Most home tea drinkers use boiling water for everything. That's how you end up with a bitter Darjeeling, a vegetal-tasting white, and a matcha that's lost its umami. Different teas want different water temperatures, and the gap between them is bigger than you'd think.
Black teas — Earl Grey, Yunnan, Lapsang — like water that's just stopped boiling, around 95–100°C / 203–212°F. The tannins want heat to extract properly.
First-flush Darjeeling is an exception inside the black category. It wants 85°C / 185°F — about a minute off boil. Hot water bullies the muscatel note out of it.

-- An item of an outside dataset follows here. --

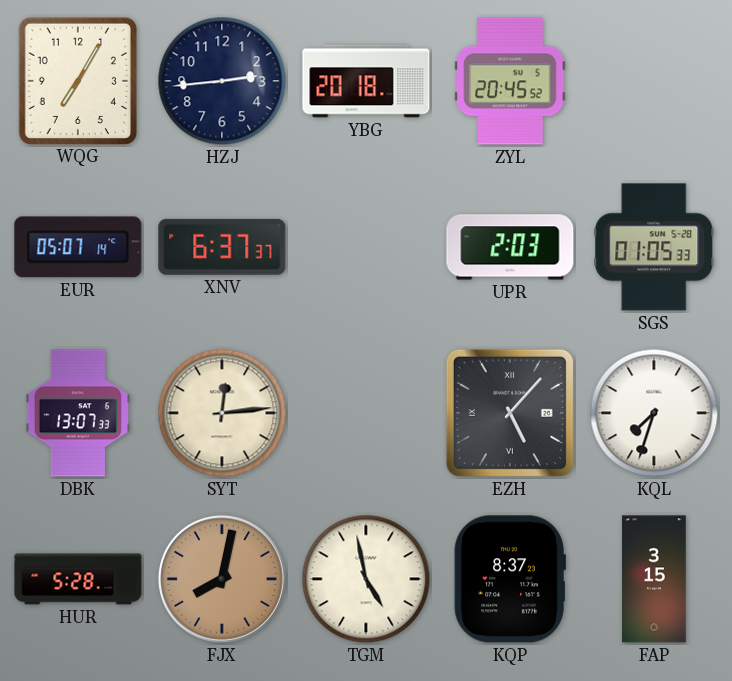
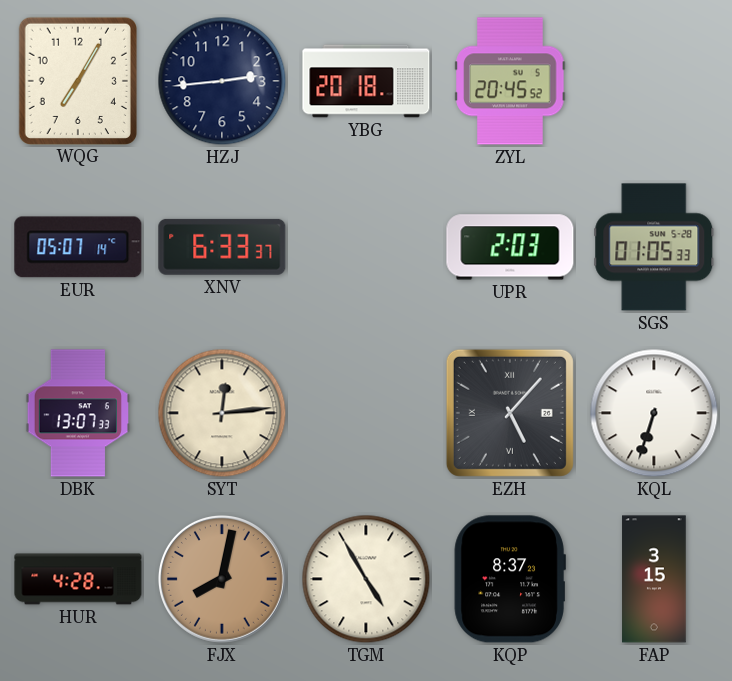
XNV: 6:37 -> 6:33
KQL: 7:33 -> 6:33
HUR: 5:28 -> 4:28
TGM: 4:58 -> 4:55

Green teas want 75–85°C / 167–185°F depending on style. Gunpowder green like Moroccan Mint can take the higher end; sencha and bancha want the lower.
White teas want 80°C / 176°F. They're the most delicate; boiling water turns them papery.
Matcha wants 70°C / 158°F. Boiling water destroys the umami — the cup ends up tasting like astringent grass instead of broth.
Herbals — chamomile, mint, verbena — actually want full boil. They're not 'tea' in the camellia-sinensis sense; they're infusions, and the heat helps extract.
If you don't have a variable-temperature kettle, use this trick: boil water, then wait. Two minutes off boil = ~85°C. Five minutes = ~75°C. It's not exact, but it's close enough.